The night was very dark, and Marie-Anne, as she hastened on, did not notice two motionless figures in the shadow of a clump of lilacs in her little garden.
Detected by Mme. Blanche in a palpable falsehood, Chupin was quite crestfallen for a moment.
He saw the pleasing vision of a retreat at Courtornieu vanish; he saw himself suddenly deprived of frequent gifts which permitted him to spare his hoarded treasure, and even to increase it.
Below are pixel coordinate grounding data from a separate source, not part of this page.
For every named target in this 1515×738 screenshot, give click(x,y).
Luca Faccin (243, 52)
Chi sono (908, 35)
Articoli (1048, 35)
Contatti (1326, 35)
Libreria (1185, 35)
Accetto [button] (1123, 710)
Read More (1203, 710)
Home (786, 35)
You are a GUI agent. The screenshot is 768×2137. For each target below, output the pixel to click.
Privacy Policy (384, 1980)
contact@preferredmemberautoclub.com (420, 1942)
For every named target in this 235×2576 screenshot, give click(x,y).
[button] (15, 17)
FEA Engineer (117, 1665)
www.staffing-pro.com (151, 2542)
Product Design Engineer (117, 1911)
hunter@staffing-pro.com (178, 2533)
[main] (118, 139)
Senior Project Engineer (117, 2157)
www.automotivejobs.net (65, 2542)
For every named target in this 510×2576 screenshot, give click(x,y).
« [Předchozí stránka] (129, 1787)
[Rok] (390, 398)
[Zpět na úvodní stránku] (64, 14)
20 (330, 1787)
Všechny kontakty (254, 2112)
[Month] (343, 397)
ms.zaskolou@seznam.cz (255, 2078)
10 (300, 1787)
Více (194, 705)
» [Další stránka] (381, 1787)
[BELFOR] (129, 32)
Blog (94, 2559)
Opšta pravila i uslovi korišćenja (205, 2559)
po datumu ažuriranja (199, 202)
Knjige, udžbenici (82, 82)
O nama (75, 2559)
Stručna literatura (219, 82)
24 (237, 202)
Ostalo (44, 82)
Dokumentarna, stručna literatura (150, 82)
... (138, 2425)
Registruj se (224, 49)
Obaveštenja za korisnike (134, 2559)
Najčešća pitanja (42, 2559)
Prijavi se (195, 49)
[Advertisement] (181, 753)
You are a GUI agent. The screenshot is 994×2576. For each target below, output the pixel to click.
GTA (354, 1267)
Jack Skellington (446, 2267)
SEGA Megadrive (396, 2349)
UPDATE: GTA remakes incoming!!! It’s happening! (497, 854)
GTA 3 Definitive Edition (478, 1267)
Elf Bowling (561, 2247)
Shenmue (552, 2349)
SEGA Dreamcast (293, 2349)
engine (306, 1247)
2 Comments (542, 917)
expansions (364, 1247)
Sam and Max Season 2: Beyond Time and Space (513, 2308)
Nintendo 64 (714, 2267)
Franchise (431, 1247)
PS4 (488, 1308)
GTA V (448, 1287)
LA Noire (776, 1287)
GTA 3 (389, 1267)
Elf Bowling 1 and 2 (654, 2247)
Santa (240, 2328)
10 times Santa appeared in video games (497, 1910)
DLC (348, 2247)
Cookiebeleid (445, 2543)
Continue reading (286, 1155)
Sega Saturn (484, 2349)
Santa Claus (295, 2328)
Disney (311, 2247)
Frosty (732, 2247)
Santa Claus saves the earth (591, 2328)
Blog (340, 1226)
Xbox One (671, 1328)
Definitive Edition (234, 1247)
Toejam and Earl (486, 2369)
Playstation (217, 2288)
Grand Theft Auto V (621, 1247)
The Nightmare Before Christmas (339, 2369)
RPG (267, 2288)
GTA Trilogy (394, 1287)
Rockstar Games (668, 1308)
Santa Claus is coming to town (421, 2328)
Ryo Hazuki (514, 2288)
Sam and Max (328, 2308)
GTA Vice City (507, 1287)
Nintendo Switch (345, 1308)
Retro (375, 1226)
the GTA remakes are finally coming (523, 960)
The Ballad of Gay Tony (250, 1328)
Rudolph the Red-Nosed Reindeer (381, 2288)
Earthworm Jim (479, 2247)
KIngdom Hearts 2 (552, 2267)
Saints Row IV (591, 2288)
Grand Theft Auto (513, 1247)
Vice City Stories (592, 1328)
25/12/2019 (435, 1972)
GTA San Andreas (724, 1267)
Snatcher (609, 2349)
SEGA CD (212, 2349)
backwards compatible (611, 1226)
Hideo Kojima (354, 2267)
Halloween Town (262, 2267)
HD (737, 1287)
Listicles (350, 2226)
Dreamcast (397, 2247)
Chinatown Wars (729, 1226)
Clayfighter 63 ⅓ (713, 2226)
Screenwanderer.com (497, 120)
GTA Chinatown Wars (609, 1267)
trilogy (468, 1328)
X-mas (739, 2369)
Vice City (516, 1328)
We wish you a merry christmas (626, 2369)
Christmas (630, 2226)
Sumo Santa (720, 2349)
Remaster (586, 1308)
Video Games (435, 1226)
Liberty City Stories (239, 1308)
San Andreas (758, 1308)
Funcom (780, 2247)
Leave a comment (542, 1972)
But he soon regained his assurance, and with an affectation of frankness he said:
“I may be stupid, but I could not deceive an infant. Someone must have told you falsely.”
Mme. Blanche shrugged her shoulders.
“I obtained my information from two persons who were ignorant of the interest it would possess for me.”
“As truly as the sun is in the heavens I swear——”
“Do not swear; simply confess that you have been wanting in zeal.”
The young lady’s manner betrayed such positive certainty that Chupin ceased his denials and changed his tactics.
With the most abject humility, he admitted that the evening before he had relaxed his surveillance; he had been very busy; one of his boys had injured his foot; then he had encountered some friends who persuaded him to enter a drinking-saloon, where he had taken more than usual, so that——
He told this story in a whining tone, and every moment he interrupted himself to affirm his repentance and to cover himself with reproaches.
“Old drunkard!” he said, “this will teach you——”
But these protestations, far from reassuring Mme. Blanche, made her still more suspicious,
“All this is very well, Father Chupin,” she said, dryly, “but what are you going to do now to repair your negligence?”
“What do I intend to do?” he exclaimed, feigning the most violent anger. “Oh! you will see. I will prove that no one can deceive me with impunity. Near the Borderie is a small grove. I shall station myself there; and may the devil seize me if a cat enters that house unbeknown to me.”
Mme. Blanche drew her purse from her pocket, and taking out three louis, she gave them to Chupin, saying:
“Take these, and be more careful in future. Another blunder like this, and I shall be compelled to ask the aid of some other person.”